I get The specified capacity provider is in use and cannot be removed when cdk destroy brand new stacks with CDK v2.13.0 and add leverage ecs.Cluster capacityProviders: ["FARGATE", "FARGATE_SPOT"]

Is this also known?

ghost commented 2 years ago

I have same issue with cdk destroy. Have had it since.. I can't even remember when it started. Currently running 2.40.0. Workaround is just to run cdk destroy twice.

amliuyong commented 1 year ago

I have same issue with cdk destroy

frishrash commented 1 year ago

The workaround works by removing the cluster from the ClusterCapacityProviderAssociations definition, you can verify in CDK synth output whether it's still there or not.

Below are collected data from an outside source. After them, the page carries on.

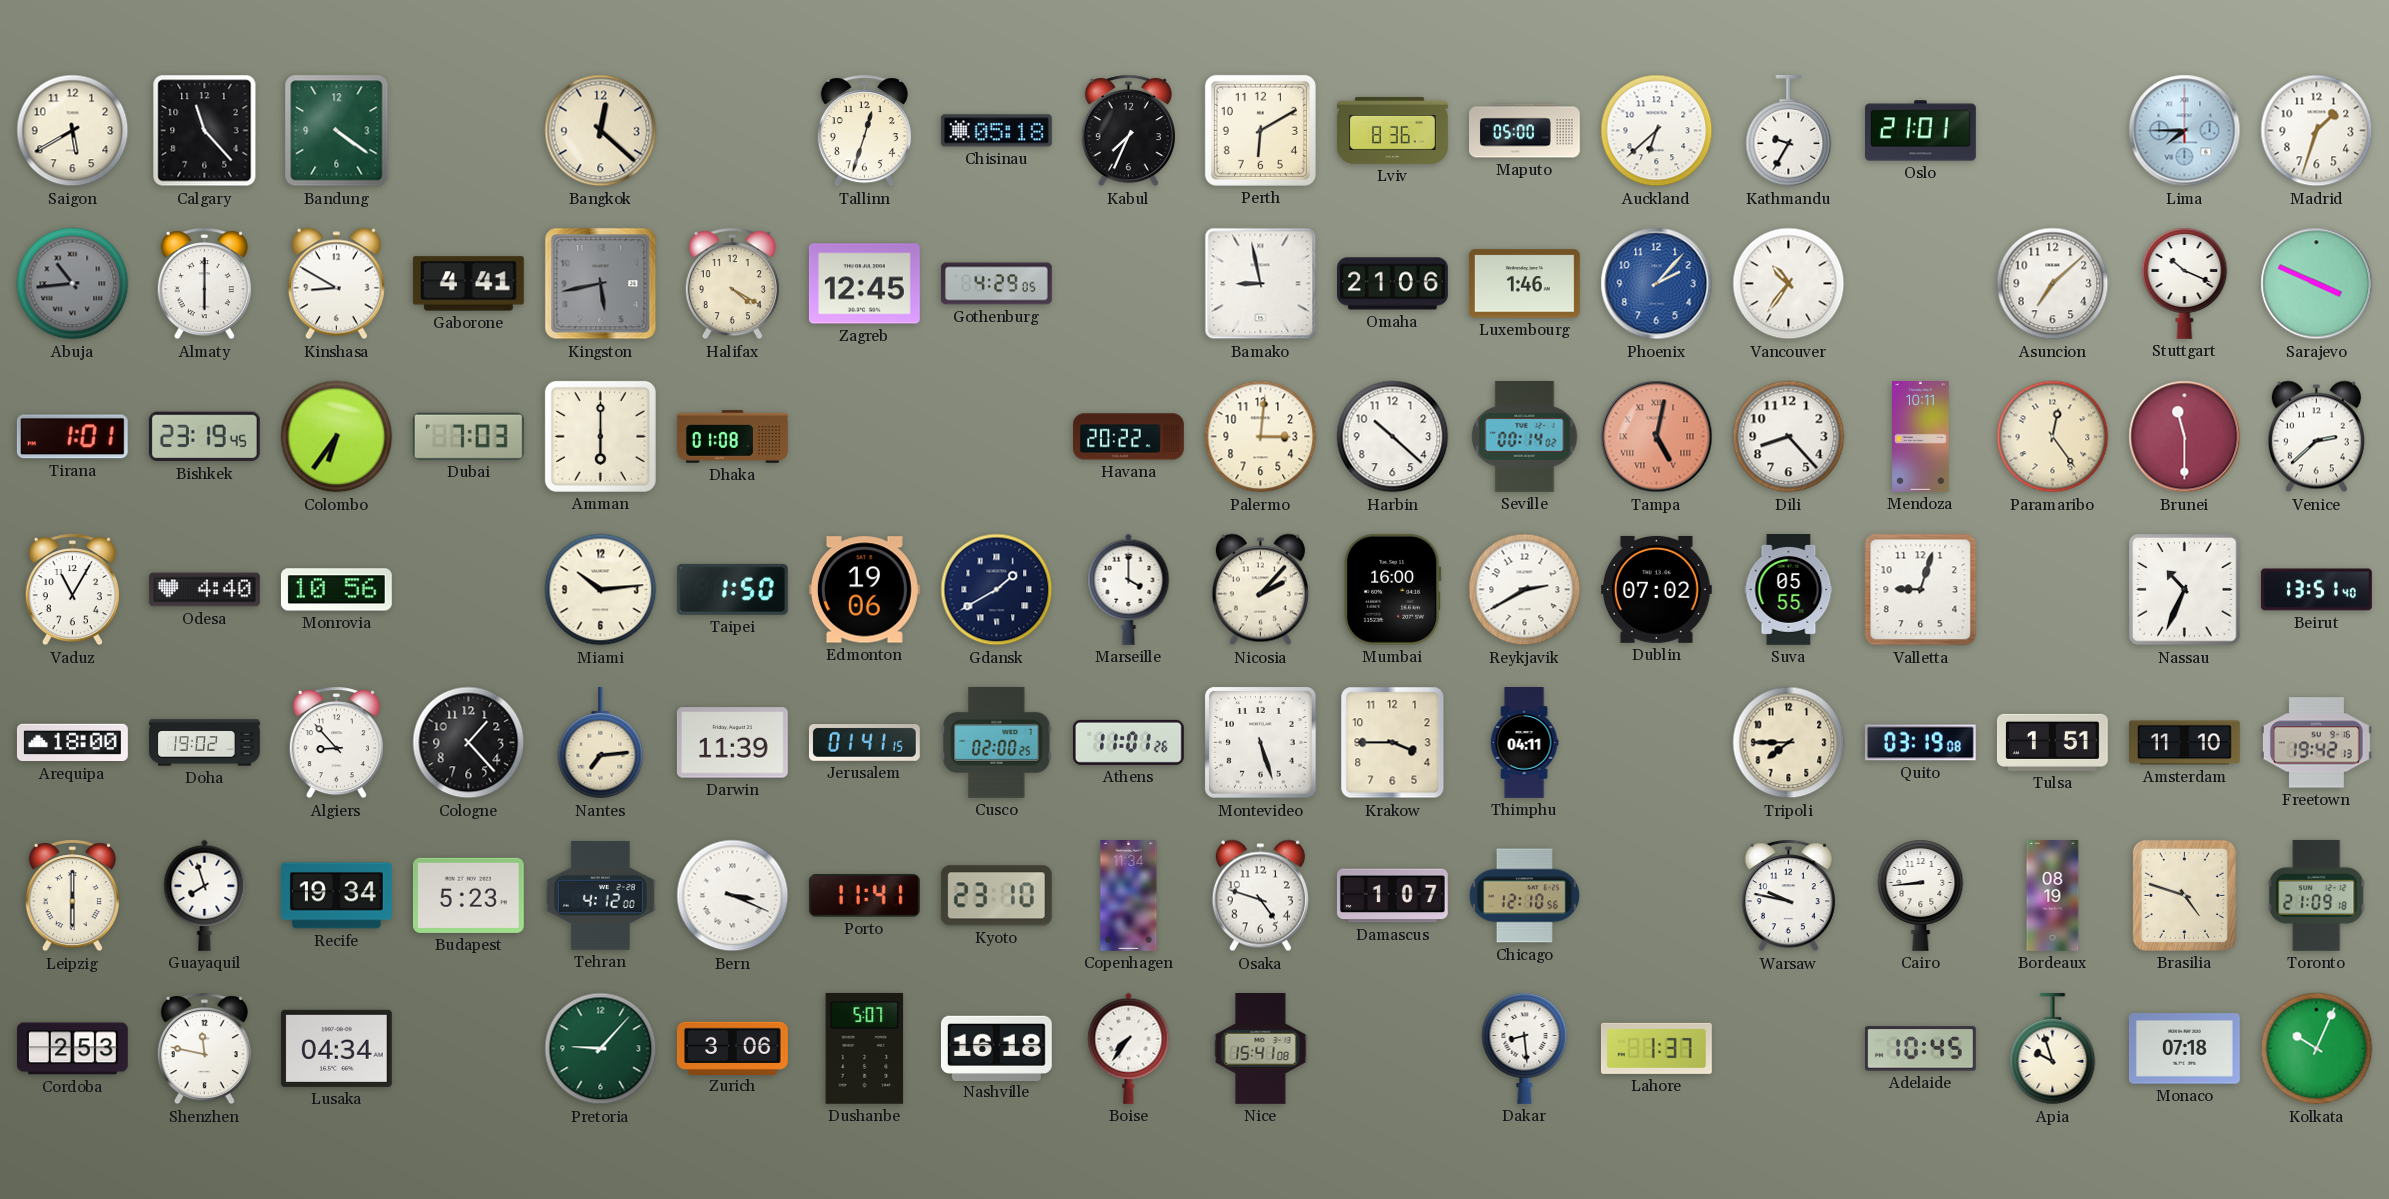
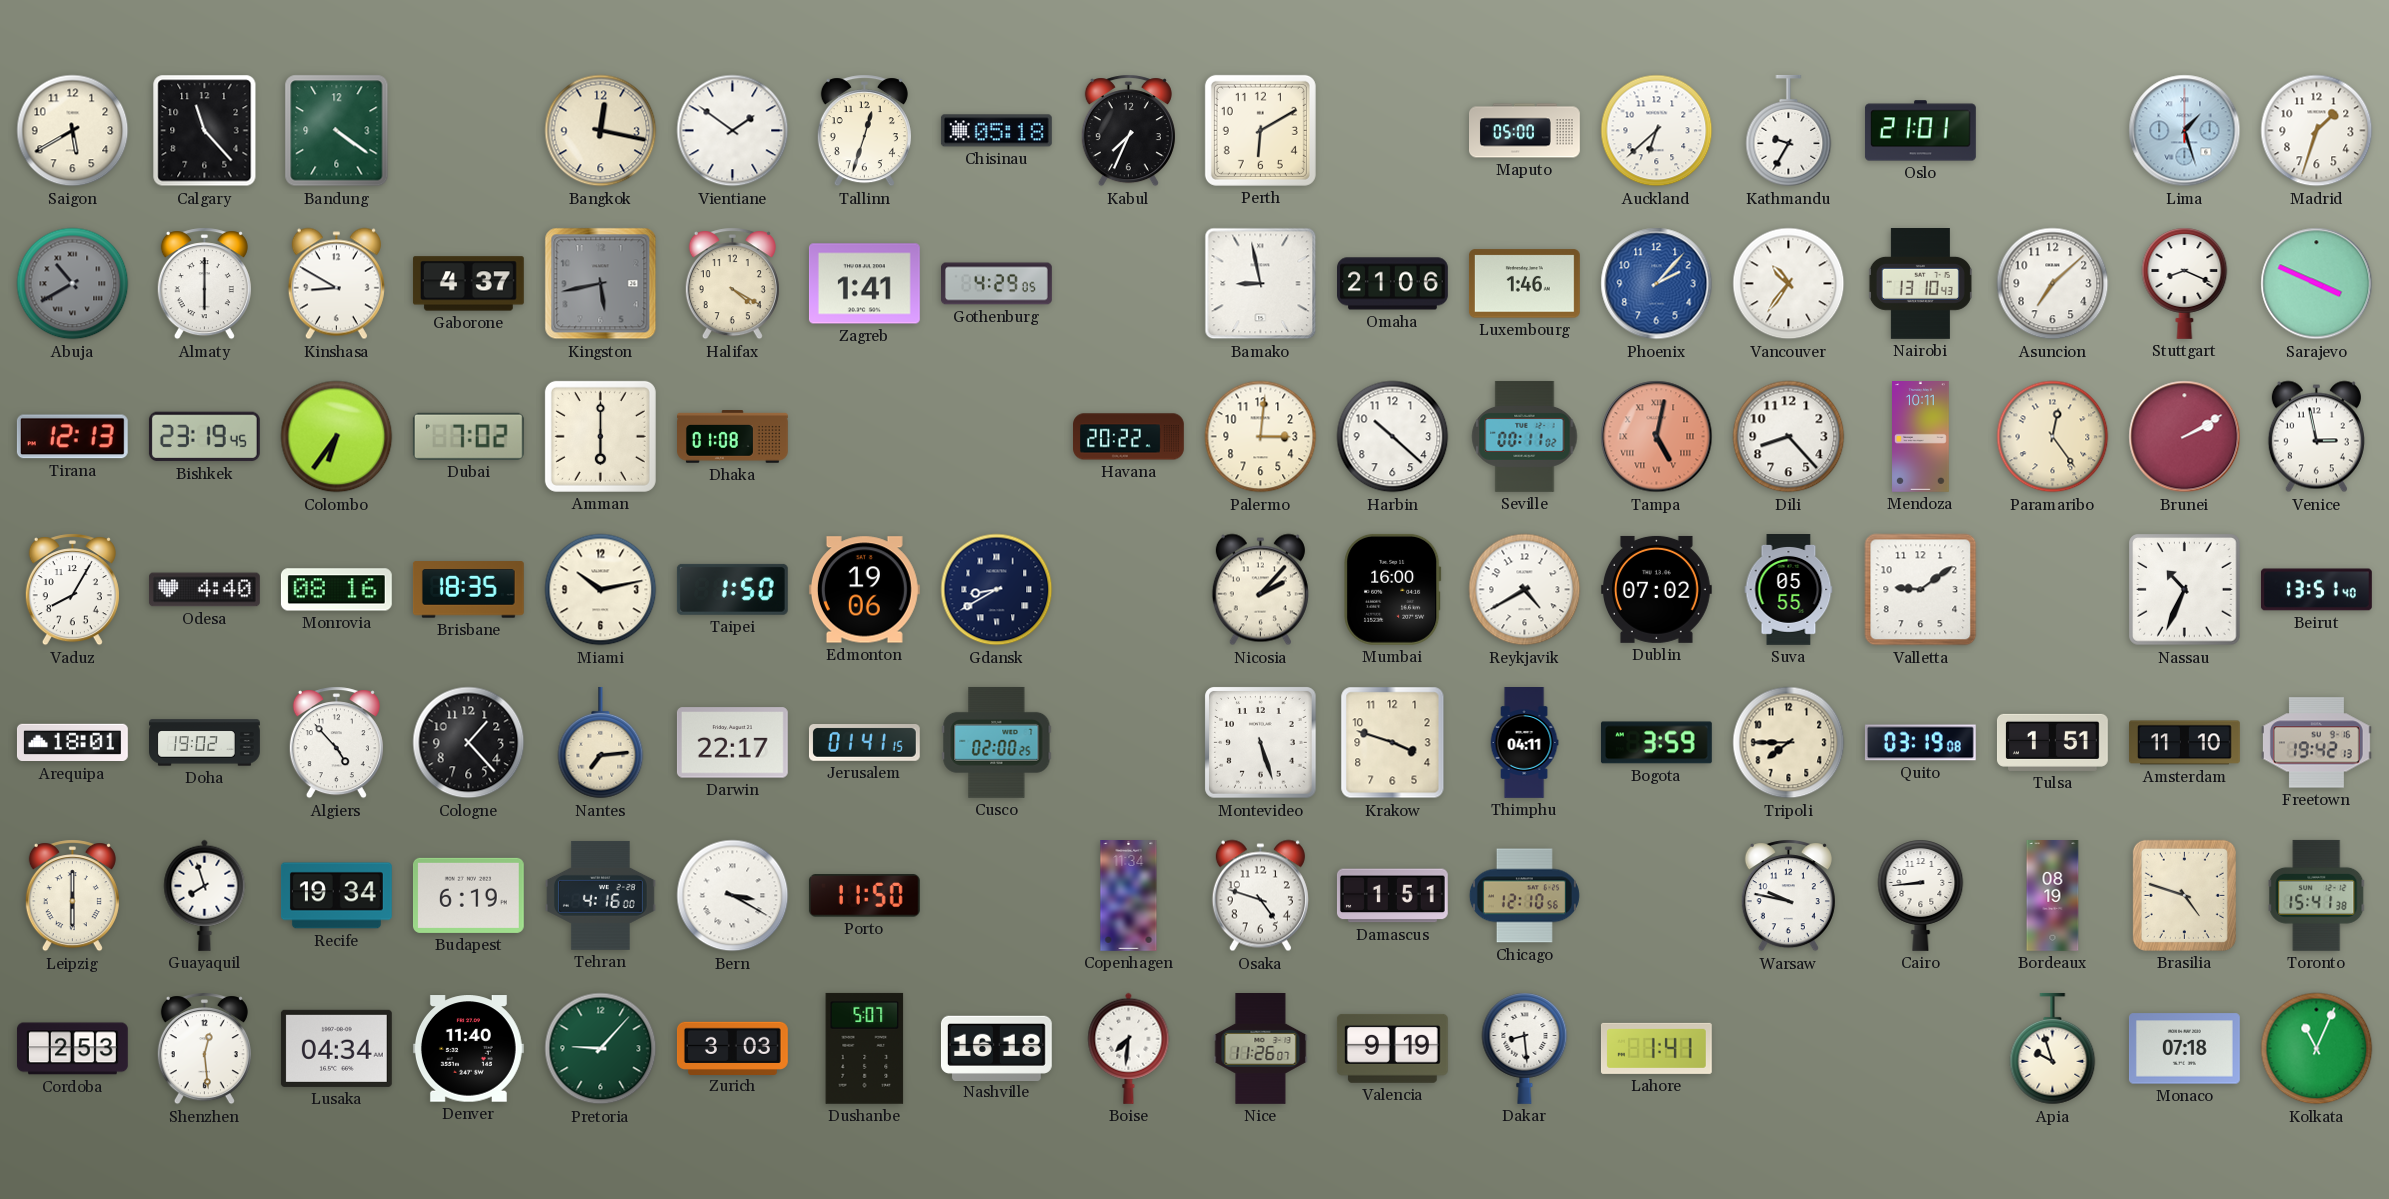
Bangkok: 12:22 -> 12:17
Vientiane: none -> 1:51
Lviv: 8:36 -> none
Lima: 7:45 -> 1:27
Abuja: 10:44 -> 10:40
Gaborone: 4:41 -> 4:37
Zagreb: 12:45 -> 1:41
Nairobi: none -> 13:10
Stuttgart: 10:19 -> 8:19
Tirana: 1:01 -> 12:13
Dubai: 7:03 -> 7:02
Seville: 00:14 -> 00:11
Brunei: 11:30 -> 2:10
Venice: 2:38 -> 2:58
Vaduz: 11:05 -> 8:05
Monrovia: 10:56 -> 08:16
Brisbane: none -> 18:35
Miami: 10:14 -> 10:13
Gdansk: 1:40 -> 8:40
Marseille: 4:00 -> none
Reykjavik: 2:40 -> 4:40
Valletta: 9:03 -> 9:09
Arequipa: 18:00 -> 18:01
Algiers: 8:53 -> 4:53
Darwin: 11:39 -> 22:17
Athens: 11:01 -> none
Krakow: 3:45 -> 3:48
Bogota: none -> 3:59
Budapest: 5:23 -> 6:19
Tehran: 4:12 -> 4:16
Bern: 3:19 -> 3:20
Porto: 11:41 -> 11:50
Kyoto: 23:10 -> none
Damascus: 1:07 -> 1:51
Toronto: 21:09 -> 15:41
Shenzhen: 11:47 -> 12:29
Denver: none -> 11:40
Zurich: 3:06 -> 3:03
Boise: 7:36 -> 7:31
Nice: 15:41 -> 11:26
Valencia: none -> 9:19
Lahore: 1:37 -> 1:41
Adelaide: 10:45 -> none
Kolkata: 10:04 -> 11:04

altso commented 2 months ago

Any updates on the issue? I'm getting this error with cdk destroy.

pahud commented 1 month ago

I believe this is because:

ClusterCapacityProviderAssociations has specified both FARGATE and FARGATE_SPOT capacity provider but FARGATE capacity provider is in use by AWS::ECS::Service so you can't delete ClusterCapacityProviderAssociations before the fargate service. Instead you need delete fargate service before the ClusterCapacityProviderAssociations. Generally you could just ensure the dependency using

service.node.addDependency(cfnassociation)

However, given the CfnClusterCapacityProviderAssociation is created from an Aspect, you can't use escape hatches to ensure the dependency.

The only solution that comes to my mind is using another Aspect.

Consider the full sample below:

class EnsureCapacityProviderAssociationsDependency implements IAspect {
  private service: ecs.BaseService[];

  constructor(service: ecs.BaseService[]) {
    this.service = service;
  }

  public visit(node: IConstruct): void {
    if (node instanceof ecs.CfnClusterCapacityProviderAssociations) {
      console.log('found AWS::ECS::ClusterCapacityProviderAssociations')
      const cfnassociation = node as ecs.CfnClusterCapacityProviderAssociations
      this.service.forEach(s => {
        s.node.addDependency(cfnassociation)
        // cfnassociation.node.addDependency(s)
        console.log('added dependency to ' + s.node.id)
      })
    }
  }
}

export class DummyStack extends Stack {
  constructor(scope: Construct, id: string, props?: StackProps) {
    super(scope, id, props);

    const vpc = getDefaultVpc(this);

    // ECS Cluster
    const cluster = new ecs.Cluster(this, 'EcsCluster', {
      vpc,
      enableFargateCapacityProviders: true,
    });

    // ECS Task Definition
    const ecsTaskDef = new ecs.FargateTaskDefinition(this, 'EcsTaskDef', {
    });

    ecsTaskDef.addContainer('web', {
      image: ecs.ContainerImage.fromRegistry('amazon/amazon-ecs-sample'),
    });

    // ECS Service
    const service = new ecs.FargateService(this, 'EcsService', {
      cluster,
      taskDefinition: ecsTaskDef,
      capacityProviderStrategies: [
        {
          capacityProvider: 'FARGATE',
          base: 0,
          weight: 1,
        },
      ],
    });

    // we need ensure the dependency but CfnClusterCapacityProviderAssociations is added by Aspects
    // https://github.com/aws/aws-cdk/blob/9946ab03672bf6664e8ec95a81ddb67c3bb2f63b/packages/aws-cdk-lib/aws-ecs/lib/cluster.ts#L1380C29-L1380C67
    // so we need another Aspect to fix it
    Aspects.of(cluster).add(new EnsureCapacityProviderAssociationsDependency([service]))
  }
}

On cdk synth you would see the service dependsOn the association

 "EcsService81FC6EF6": {
   "Type": "AWS::ECS::Service",
   "Properties": {
    "CapacityProviderStrategy": [
     {
      "Base": 0,
      "CapacityProvider": "FARGATE",
      "Weight": 1
     }
    ],
   ....
   },
   "DependsOn": [
    "EcsCluster72B17558",  // <--- CfnCapacityProviderAssociations here
    "EcsTaskDefTaskRole4E058A8F"
   ],

With the ensured dependency, service would always be destroyed "before" the CfnCapacityProviderAssociation so you can unblock it.

 % npx cdk destroy
found AWS::ECS::ClusterCapacityProviderAssociations
added dependency to EcsService
Are you sure you want to delete: dummy-stack17 (y/n)? y
dummy-stack17: destroying... [1/1]

 ✅  dummy-stack17: destroyed

Let me know if it works for you.